__Supplied records__:

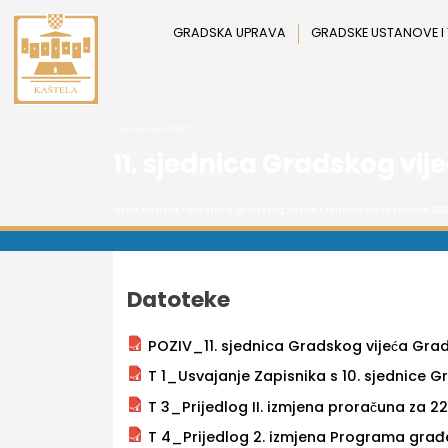
Preskoči
na
GRADSKA UPRAVA
GRADSKE USTANOVE I
sadržaj
7. prosinca 2022.
11. sjednica Gradskog vij
Grad Kaštela
>
Sjednice Gradskog vijeća
>
Mandatno razdoblje 202
Datoteke
POZIV_11. sjednica Gradskog vijeća Gra
T 1_Usvajanje Zapisnika s 10. sjednice Gr
T 3_Prijedlog II. izmjena proračuna za 2
T 4_Prijedlog 2. izmjena Programa građ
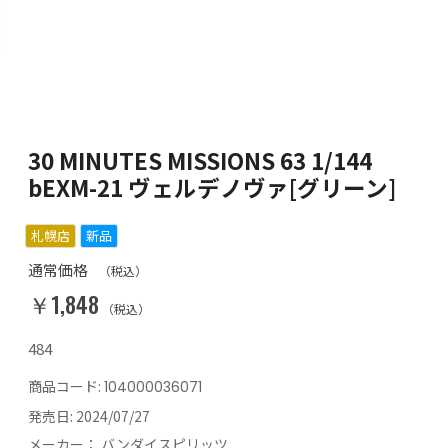
30 MINUTES MISSIONS 63 1/144
bEXM-21 ヴェルデノヴァ[グリーン]
札幌店
新品
通常価格
（税込）
￥1,848
（税込）
484
商品コード:
104000036071
発売日:
2024/07/27
メーカー：
バンダイスピリッツ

__What you need to do__: Repeat every line of the data exactly, but do not include pictures.

__Task solution__:
Preskoči
na
GRADSKA UPRAVA
GRADSKE USTANOVE I
sadržaj
7. prosinca 2022.
11. sjednica Gradskog vij
Grad Kaštela
>
Sjednice Gradskog vijeća
>
Mandatno razdoblje 202
Datoteke
POZIV_11. sjednica Gradskog vijeća Gra
T 1_Usvajanje Zapisnika s 10. sjednice Gr
T 3_Prijedlog II. izmjena proračuna za 2
T 4_Prijedlog 2. izmjena Programa građ
30 MINUTES MISSIONS 63 1/144
bEXM-21 ヴェルデノヴァ[グリーン]
札幌店
新品
通常価格
（税込）
￥1,848
（税込）
484
商品コード:
104000036071
発売日:
2024/07/27
メーカー：
バンダイスピリッツ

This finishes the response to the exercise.